--- START ---

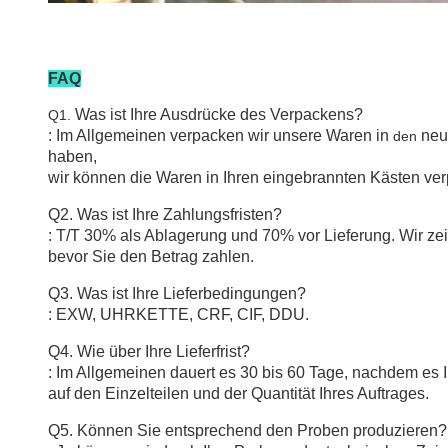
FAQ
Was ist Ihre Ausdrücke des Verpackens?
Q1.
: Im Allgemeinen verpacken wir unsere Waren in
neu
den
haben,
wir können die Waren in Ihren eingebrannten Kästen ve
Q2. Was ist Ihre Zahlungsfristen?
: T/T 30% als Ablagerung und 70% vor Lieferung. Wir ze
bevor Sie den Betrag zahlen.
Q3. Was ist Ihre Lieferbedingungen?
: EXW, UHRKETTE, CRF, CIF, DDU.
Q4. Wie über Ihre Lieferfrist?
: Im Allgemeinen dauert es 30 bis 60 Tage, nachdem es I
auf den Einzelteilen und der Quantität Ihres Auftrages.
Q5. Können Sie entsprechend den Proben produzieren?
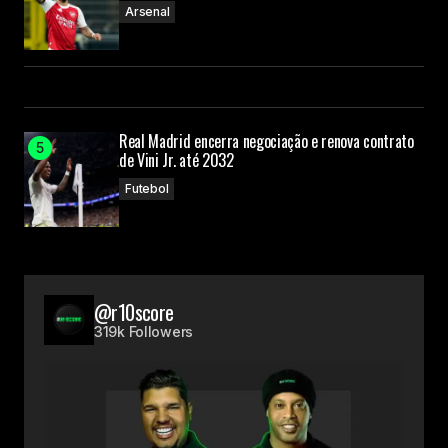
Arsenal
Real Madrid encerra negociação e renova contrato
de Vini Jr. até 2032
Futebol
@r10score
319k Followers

--- END ---
--- START ---

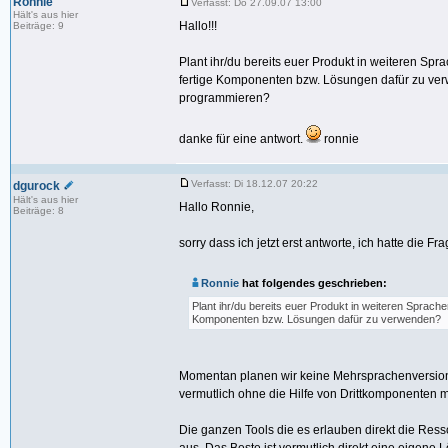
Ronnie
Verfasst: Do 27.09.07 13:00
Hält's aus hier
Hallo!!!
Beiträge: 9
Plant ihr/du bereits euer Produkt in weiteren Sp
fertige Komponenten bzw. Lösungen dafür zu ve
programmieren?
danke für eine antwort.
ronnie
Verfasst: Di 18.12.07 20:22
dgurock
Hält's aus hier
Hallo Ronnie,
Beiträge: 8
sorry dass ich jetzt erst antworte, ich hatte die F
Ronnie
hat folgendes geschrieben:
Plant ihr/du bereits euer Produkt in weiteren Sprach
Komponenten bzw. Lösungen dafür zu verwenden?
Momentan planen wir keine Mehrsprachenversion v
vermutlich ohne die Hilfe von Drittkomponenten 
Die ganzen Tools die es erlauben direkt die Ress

--- END ---
--- START ---

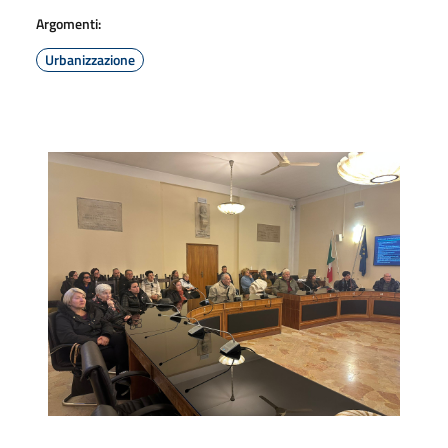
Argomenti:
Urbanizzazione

--- END ---

If a line of the records above contains the word "Produkt", count it; give only the total.

2